Navatek is a leading provider of innovative research and development services for the Department of Defense, NASA, and other government agencies. Historically a provider of naval architecture and modeling and simulation services, its portfolio has diversified to encompass digital twins, power and energy systems, unmanned vehicles, robotics, autonomy, AI/ML, data science, inflatables, composites, and additive manufacturing. Since its founding in Hawaii in 1979, Navatek has grown to open offices in Rhode Island, Maine, Virginia, Michigan, South Carolina, and Oklahoma.

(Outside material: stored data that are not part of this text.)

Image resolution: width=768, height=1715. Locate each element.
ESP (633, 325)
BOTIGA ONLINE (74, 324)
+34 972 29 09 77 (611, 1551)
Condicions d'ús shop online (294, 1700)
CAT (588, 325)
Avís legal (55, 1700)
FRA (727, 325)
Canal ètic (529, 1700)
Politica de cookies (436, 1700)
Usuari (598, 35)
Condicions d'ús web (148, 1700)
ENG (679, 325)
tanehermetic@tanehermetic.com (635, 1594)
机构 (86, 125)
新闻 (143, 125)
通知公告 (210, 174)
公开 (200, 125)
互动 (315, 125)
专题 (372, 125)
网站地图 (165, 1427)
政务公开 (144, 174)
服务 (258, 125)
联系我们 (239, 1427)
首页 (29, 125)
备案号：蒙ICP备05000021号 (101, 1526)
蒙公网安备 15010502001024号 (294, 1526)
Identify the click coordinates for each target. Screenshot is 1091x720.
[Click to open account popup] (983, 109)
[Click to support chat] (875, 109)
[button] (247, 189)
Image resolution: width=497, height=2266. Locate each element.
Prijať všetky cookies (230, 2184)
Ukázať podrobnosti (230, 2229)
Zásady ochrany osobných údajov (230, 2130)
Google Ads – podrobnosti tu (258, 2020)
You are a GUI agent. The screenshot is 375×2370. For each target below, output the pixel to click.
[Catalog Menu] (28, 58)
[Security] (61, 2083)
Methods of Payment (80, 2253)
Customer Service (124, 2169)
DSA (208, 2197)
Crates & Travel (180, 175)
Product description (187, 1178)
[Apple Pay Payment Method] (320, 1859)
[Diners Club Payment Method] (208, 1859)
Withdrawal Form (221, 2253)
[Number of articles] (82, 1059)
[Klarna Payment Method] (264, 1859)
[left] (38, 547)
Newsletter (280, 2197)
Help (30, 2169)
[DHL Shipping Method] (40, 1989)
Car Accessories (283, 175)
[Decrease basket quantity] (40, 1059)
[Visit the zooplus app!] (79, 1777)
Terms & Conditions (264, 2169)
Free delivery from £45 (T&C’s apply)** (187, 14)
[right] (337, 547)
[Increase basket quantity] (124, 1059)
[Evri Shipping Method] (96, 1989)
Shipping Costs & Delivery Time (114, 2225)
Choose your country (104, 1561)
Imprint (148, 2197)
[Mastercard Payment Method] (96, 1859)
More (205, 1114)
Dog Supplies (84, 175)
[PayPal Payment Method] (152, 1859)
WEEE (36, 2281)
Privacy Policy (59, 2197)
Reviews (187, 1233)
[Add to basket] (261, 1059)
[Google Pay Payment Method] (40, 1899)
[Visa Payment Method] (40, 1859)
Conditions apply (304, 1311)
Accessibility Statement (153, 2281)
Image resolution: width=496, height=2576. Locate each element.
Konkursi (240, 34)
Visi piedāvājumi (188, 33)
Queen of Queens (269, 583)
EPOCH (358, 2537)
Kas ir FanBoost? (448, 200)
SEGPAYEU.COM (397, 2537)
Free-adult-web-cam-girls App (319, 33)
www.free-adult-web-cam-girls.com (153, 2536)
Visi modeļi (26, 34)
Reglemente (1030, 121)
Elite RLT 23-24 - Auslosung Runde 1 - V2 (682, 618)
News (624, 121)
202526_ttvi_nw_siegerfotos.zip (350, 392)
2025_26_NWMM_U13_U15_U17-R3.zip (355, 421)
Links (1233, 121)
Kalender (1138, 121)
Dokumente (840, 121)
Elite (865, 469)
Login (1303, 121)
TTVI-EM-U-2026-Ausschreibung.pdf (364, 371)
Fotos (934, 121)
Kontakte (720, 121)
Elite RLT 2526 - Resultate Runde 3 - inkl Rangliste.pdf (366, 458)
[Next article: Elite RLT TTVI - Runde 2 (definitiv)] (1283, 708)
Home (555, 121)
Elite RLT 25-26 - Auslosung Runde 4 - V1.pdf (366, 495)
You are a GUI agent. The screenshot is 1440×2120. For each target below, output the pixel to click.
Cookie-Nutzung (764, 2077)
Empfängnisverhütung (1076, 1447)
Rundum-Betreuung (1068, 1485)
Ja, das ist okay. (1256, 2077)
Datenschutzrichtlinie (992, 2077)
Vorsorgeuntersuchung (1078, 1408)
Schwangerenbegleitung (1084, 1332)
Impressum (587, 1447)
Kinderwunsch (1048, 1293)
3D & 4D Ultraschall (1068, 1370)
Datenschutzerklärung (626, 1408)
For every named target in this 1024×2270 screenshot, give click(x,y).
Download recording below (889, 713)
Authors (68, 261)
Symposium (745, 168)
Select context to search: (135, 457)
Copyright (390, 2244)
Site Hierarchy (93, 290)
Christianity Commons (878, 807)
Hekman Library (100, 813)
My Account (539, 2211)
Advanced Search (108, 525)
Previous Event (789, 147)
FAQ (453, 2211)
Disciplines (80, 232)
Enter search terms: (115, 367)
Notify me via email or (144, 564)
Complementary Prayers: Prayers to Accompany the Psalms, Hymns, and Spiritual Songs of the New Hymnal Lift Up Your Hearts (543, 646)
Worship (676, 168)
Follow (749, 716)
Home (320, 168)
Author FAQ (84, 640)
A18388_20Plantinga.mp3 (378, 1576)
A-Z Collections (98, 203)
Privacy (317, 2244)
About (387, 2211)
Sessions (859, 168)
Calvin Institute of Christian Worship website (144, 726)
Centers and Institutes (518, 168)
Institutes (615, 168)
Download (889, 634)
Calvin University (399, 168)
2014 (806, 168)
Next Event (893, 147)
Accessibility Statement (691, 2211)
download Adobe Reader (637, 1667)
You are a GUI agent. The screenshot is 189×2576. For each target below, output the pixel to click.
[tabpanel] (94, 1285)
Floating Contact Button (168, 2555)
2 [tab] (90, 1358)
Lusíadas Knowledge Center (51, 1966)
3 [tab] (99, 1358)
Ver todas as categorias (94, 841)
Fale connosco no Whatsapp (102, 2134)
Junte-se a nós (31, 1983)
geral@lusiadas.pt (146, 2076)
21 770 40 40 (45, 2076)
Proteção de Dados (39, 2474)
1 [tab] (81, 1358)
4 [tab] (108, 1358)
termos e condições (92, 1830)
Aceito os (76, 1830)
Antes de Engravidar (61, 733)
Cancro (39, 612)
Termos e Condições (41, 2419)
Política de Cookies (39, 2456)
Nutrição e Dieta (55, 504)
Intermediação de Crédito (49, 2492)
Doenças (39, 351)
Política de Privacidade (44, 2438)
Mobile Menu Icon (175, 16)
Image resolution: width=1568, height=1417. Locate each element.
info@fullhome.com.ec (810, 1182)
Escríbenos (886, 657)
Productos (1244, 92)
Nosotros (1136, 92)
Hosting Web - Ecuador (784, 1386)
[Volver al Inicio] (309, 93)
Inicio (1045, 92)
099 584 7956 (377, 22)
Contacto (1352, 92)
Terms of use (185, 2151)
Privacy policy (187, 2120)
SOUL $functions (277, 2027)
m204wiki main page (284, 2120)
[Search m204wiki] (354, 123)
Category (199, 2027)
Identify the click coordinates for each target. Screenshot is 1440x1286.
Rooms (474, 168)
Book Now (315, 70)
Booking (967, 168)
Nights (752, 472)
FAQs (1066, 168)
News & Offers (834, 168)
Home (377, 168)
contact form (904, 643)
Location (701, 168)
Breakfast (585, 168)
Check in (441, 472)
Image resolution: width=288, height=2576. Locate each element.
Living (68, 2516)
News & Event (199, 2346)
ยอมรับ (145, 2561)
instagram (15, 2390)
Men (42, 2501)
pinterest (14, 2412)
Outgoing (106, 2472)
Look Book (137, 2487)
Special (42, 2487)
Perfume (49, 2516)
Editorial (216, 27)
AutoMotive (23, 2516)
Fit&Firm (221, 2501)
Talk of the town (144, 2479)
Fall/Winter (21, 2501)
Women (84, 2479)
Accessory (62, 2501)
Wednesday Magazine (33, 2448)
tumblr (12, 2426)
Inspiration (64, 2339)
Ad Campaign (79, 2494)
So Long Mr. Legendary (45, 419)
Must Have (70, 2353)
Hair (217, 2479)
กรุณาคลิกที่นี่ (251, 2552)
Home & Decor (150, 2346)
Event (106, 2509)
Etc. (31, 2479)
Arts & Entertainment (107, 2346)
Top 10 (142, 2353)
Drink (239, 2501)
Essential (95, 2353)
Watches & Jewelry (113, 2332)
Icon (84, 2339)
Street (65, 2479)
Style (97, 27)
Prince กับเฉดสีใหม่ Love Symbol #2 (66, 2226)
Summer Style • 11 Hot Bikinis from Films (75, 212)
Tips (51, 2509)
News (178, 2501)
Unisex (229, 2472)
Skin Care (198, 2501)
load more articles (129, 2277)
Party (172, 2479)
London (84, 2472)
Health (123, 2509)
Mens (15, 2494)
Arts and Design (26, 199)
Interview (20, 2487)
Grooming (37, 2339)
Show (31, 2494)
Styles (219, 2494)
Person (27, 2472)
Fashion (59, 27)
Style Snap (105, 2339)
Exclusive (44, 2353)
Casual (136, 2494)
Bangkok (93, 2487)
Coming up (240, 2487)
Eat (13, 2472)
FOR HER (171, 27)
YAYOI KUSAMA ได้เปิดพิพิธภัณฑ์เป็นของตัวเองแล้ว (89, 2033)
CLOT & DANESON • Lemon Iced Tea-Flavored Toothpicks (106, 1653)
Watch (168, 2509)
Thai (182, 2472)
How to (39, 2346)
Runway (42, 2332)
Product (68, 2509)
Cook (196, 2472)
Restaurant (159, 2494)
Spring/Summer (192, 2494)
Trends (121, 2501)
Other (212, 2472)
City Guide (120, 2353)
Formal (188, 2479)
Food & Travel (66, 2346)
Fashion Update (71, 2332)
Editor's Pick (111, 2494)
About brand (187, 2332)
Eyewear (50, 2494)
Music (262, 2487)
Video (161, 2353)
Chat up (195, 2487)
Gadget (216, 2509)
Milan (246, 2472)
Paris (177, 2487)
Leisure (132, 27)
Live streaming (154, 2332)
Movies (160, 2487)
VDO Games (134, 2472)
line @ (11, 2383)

About the University of Rhode Island
The University of Rhode Island is a competitive and highly regarded public institution in New England and beyond. The principal public flagship research and graduate institution in Rhode Island, it enrolls about 14,650 undergraduate students and more than 2,240 graduate students. The University is known regionally and worldwide for its big ideas and pioneering research in such areas as air, water, and ground pollution; biotechnology and life sciences; engineering, marine sciences, forensic sciences, neuroscience, cybersecurity, supply chain management, pharmaceuticals, the behavioral sciences and public health promotion.